Dice un amigo cubano que lo mejor del libro de Harss es que fue “oportuno”. Apareció en 1966, cuando ya el Boom había hecho eclosión y había hambre de saber de esos inagotables e inventivos autores latinoamericanos que escribían grandes novelas como si fuera la cosa más normal del mundo; no fue casual que Los nuestros fuera rápidamente traducido al inglés y otros idiomas. Lo que no dice mi amigo es que, en materia periodística, no siempre es fácil ser oportuno. Los nuestros tomó dos años de entrevistas y mucho más de lecturas; es admirable el caudal de conocimientos que despliega este periodista argentino nacido en Chile. Además, Harss no solo reporta la noticia sino también la hace: Los nuestros ocupó un papel importante a la hora de consolidar la lista de los autores que contaban.
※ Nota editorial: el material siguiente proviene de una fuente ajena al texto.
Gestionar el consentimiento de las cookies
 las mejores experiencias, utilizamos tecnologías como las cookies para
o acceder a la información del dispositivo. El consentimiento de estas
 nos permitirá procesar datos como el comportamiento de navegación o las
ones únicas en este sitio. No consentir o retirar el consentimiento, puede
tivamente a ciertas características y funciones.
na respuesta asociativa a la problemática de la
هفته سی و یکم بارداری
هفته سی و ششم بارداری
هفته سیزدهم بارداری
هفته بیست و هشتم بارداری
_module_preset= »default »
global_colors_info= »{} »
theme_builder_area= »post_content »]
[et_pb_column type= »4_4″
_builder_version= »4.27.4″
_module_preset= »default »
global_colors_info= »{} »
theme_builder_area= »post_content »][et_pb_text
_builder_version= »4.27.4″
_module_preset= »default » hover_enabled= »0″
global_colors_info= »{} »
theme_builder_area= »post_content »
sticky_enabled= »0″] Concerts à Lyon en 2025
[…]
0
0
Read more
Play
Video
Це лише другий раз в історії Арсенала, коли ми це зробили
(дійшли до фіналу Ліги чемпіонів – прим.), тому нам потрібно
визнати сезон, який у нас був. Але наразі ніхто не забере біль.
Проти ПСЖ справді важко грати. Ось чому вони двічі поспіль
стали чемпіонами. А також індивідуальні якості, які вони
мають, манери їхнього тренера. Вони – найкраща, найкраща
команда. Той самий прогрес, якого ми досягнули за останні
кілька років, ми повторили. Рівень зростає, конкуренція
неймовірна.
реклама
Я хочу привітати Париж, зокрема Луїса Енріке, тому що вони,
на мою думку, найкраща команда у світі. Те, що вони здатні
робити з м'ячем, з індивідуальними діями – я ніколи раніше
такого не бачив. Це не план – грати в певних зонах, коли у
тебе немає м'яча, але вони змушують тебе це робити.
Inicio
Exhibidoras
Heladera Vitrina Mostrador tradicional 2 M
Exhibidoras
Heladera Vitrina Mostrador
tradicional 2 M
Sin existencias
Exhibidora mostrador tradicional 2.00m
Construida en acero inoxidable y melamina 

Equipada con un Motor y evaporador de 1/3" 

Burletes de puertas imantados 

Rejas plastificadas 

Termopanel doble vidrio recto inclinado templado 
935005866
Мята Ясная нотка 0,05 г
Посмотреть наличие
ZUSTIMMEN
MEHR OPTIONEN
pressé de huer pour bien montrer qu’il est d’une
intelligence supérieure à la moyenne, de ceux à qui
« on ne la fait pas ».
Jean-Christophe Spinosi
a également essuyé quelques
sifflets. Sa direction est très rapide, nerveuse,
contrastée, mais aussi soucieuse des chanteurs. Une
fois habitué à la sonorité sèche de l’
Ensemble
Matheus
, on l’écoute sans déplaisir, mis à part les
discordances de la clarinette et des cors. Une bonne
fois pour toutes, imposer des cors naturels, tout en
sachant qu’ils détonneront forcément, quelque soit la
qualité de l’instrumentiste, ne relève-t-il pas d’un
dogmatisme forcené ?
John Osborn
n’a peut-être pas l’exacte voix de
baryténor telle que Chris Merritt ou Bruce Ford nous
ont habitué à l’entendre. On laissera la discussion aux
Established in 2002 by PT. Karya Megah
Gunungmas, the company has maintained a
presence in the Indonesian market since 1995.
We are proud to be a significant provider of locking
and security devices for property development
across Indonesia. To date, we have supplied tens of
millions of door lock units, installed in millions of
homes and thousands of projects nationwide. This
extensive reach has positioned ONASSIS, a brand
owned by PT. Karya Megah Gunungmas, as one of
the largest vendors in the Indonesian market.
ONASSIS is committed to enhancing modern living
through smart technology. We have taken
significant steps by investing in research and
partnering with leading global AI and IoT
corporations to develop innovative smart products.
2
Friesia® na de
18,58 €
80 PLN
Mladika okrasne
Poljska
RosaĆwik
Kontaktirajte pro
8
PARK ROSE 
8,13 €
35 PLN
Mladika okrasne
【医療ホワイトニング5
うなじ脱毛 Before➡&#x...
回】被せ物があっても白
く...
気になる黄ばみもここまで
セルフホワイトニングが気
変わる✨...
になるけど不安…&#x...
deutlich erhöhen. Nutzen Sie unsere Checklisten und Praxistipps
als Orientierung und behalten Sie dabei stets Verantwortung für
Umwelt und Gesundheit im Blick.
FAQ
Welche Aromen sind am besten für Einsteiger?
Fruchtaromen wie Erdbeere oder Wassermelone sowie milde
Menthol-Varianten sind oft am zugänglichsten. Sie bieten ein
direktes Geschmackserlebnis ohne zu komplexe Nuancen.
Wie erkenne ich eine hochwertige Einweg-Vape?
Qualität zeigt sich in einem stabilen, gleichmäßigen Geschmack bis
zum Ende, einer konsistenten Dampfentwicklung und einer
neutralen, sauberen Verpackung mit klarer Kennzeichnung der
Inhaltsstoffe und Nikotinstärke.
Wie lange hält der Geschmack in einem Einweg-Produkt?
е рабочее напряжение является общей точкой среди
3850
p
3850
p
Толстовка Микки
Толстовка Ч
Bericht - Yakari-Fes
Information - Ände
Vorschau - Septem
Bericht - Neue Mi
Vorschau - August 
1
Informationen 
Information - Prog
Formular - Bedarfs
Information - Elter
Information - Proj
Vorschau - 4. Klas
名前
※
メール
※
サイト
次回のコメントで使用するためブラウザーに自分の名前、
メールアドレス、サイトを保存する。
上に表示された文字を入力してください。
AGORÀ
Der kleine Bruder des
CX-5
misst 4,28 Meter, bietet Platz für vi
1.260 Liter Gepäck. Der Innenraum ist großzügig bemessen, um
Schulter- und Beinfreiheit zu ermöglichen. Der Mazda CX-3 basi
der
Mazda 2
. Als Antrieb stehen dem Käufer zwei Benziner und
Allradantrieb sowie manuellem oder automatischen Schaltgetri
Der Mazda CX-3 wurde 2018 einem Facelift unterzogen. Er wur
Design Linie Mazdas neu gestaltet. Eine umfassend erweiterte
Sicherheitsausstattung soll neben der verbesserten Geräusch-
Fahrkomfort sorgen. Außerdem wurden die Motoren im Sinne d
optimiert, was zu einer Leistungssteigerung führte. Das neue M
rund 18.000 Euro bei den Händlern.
Hoy que muchos de estos autores se han convertido en monumentos intocables, asombra leer los juicios duros de Harss a novelas de autores que consideraba renovadores de nuestra literatura. La hojarasca “se malogra” porque está escrita en un lenguaje prestado que nunca llega a ser personal; Juntacadáveres “decepciona” porque es “una especie de refundición de El astillero, armado de piezas sueltas, sobrantes y repuestos que duplican mal la carrocería”; “a pesar de su fuerza englobadora La Casa Verde no cumple toda su promesa”. Con la perspectiva del tiempo está claro que Harss se equivocó varias veces, pero también acertó en la mayoría de las ocasiones y al menos no cayó en ese defecto de nuestra crítica que consiste en ser servil con los grandes.

Los perfiles son maravillosos. García Márquez es “duro y macizo, pero ágil, con un impresionante mostachón, una nariz de coliflor y los dientes emplomados”. Vargas Llosa “habla un poco ronco, y en voz baja, sigilosa, como desvelando misterios, o como si durmiera alguien en el cuarto vecino”. Onetti es un “sonámbulo en la noche insomne” que “lleva las huellas de la renuncia y del desgano en su andar de oficinista envejecido”. Todo detalle puede descubrir a la persona: la biblioteca de Cortázar, autor por el que Harss claramente siente debilidad -la lectura de Rayuela es el detonante para que se lance a este proyecto–, “refleja las desproporciones del gusto”: el setenta por ciento de los libros es en francés. Hasta en la nota final Harss sigue siendo revelador: “Cuando le mostré [a Asturias] la entrevista para que la aprobara, corrigió mis comentarios con aumentativos grandiosos. Donde se hablaba de un escritor colonial [sic], puso insigne escritor”.

A Harss le fascina contar historias. Demasiado, quizás. Buena parte de los perfiles se va en el resumen de las tramas de los libros. El capítulo dedicado a Guimaraes Rosa es el que más abusa de esto; el cronista va narrando uno tras otro los cuentos de Sagarana, y hay que saltarse la página 180 si uno no quiere arruinarse la sorpresa central de Gran Sertón: Veredas. Pero el entusiasmo es contagioso, y termino el libro con ganas de leer Hombres de maíz y algunas novelas de Onetti que me faltan, y de releer todos los cuentos de Cortázar. Con sus ripios, errores de juicio y omisiones, Los nuestros alumbra el camino.